Supe con bastante certeza que Jeremy había mencionado algo al respecto cuando, a la mañana siguiente, McKayla no se mostró tan dicharachera como solía en clase de Literatura. Durante el almuerzo se sentó lejos tanto de Jeremy como de mí, y no habló mucho con nadie. Tampoco dijo nada cuando fuimos juntos a clase de Biología, pero, como de costumbre, vino a sentarse al borde de mi mesa de laboratorio. Como siempre, era consciente de que Edythe se sentaba lo bastante cerca para tocarla, y tan distante como si fuera una mera invención de mi imaginación.
—Bueno —dijo McKayla, mirando al suelo—, Jeremy me ha dicho que no vas a los bailes.
—Sí, así es.
Entonces me miró con expresión dolida y un poco molesta. Ni siquiera le había dicho que no, y ya me sentía culpable.
—Ah —respondió—. Pensaba que igual se lo estaba inventando.
—Pues…, lo siento, pero no. ¿Por qué se iba a inventar esa historia?
Ella frunció el ceño.
—Creo que quiere que le pida ser mi pareja.
Forcé una sonrisa.
—Deberías. Jeremy es estupendo.
Ella se encogió de hombros.
—Sí, supongo —entonces, inspiró hondo y me miró a los ojos con una fugaz y nerviosa sonrisa—. ¿Eso de que no bailas cambiaría si yo te lo pidiera?

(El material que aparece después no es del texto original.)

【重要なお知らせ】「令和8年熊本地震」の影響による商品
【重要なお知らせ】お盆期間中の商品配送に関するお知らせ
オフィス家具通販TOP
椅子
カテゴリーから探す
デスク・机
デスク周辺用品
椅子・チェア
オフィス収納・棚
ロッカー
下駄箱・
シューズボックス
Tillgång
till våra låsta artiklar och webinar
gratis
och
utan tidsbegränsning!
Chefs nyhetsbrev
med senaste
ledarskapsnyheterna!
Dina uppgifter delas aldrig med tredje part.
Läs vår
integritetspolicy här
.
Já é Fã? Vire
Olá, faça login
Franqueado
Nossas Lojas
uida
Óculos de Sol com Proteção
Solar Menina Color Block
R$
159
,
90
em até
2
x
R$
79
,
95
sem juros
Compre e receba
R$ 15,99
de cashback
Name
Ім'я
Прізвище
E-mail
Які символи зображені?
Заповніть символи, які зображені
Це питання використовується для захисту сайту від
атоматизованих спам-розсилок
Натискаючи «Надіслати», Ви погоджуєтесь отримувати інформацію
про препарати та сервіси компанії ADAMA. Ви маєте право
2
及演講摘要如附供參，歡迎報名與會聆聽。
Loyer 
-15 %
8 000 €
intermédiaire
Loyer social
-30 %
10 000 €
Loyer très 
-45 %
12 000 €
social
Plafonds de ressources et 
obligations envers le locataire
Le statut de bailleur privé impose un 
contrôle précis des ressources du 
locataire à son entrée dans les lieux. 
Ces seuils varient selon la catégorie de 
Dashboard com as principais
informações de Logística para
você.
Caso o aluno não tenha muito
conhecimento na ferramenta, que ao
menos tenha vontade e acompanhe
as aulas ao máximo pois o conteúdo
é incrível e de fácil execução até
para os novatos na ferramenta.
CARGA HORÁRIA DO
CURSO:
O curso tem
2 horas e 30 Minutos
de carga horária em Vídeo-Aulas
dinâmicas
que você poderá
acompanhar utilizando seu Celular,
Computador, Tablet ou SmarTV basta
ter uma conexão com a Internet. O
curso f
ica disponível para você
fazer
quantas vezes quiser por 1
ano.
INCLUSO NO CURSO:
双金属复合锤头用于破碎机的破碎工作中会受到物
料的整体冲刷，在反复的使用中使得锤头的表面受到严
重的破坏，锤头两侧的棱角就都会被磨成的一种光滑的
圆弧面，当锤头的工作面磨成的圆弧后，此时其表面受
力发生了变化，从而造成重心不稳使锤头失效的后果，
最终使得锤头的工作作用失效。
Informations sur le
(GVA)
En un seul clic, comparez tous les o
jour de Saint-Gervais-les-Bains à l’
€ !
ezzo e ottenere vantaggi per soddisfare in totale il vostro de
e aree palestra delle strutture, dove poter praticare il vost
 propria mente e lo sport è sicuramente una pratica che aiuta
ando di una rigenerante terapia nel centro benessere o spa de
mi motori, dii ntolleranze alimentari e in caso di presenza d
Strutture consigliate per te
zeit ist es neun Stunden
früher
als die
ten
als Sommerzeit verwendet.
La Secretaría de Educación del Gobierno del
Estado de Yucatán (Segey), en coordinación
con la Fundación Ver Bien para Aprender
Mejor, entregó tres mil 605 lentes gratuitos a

Con el rabillo del ojo percibí que la cabeza de Edythe se inclinaba repentinamente en dirección a mí. Como si ella también estuviera esperando mi respuesta.
Tardé en responder un poco más de lo que hubiera debido. Me seguía sintiendo culpable, pero en realidad estaba más bien distraído. ¿Estaba Edythe escuchando?
—Eh, no, lo siento.
El rostro de McKayla se descompuso.
—¿Y cambiaría si te lo pidiera otra persona?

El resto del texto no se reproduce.